## Material provided
* * * *
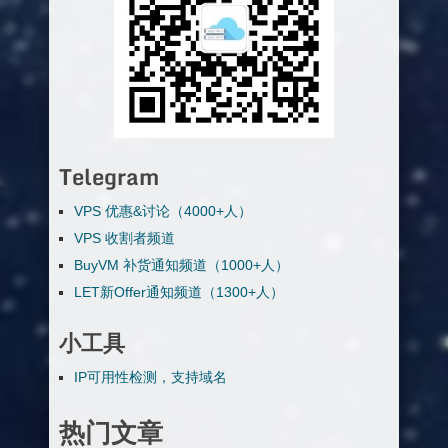
Telegram
VPS 优惠&讨论（4000+人）
VPS 收割者频道
BuyVM 补货通知频道（1000+人）
LET新Offer通知频道（1300+人）
小工具
IP可用性检测，支持域名
热门文章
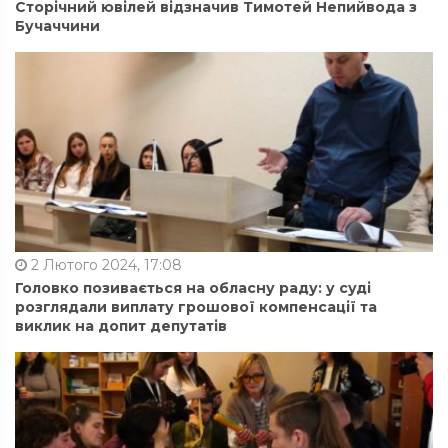
Сторічний ювілей відзначив Тимотей Непийвода з
Бучаччини
2 Лютого 2024, 17:08
Головко позивається на обласну раду: у суді
розглядали виплату грошової компенсації та
виклик на допит депутатів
* * * *
Repeat each line of the records above exactly, but do not copy the pictures.

Telegram
VPS 优惠&讨论（4000+人）
VPS 收割者频道
BuyVM 补货通知频道（1000+人）
LET新Offer通知频道（1300+人）
小工具
IP可用性检测，支持域名
热门文章
Сторічний ювілей відзначив Тимотей Непийвода з
Бучаччини
2 Лютого 2024, 17:08
Головко позивається на обласну раду: у суді
розглядали виплату грошової компенсації та
виклик на допит депутатів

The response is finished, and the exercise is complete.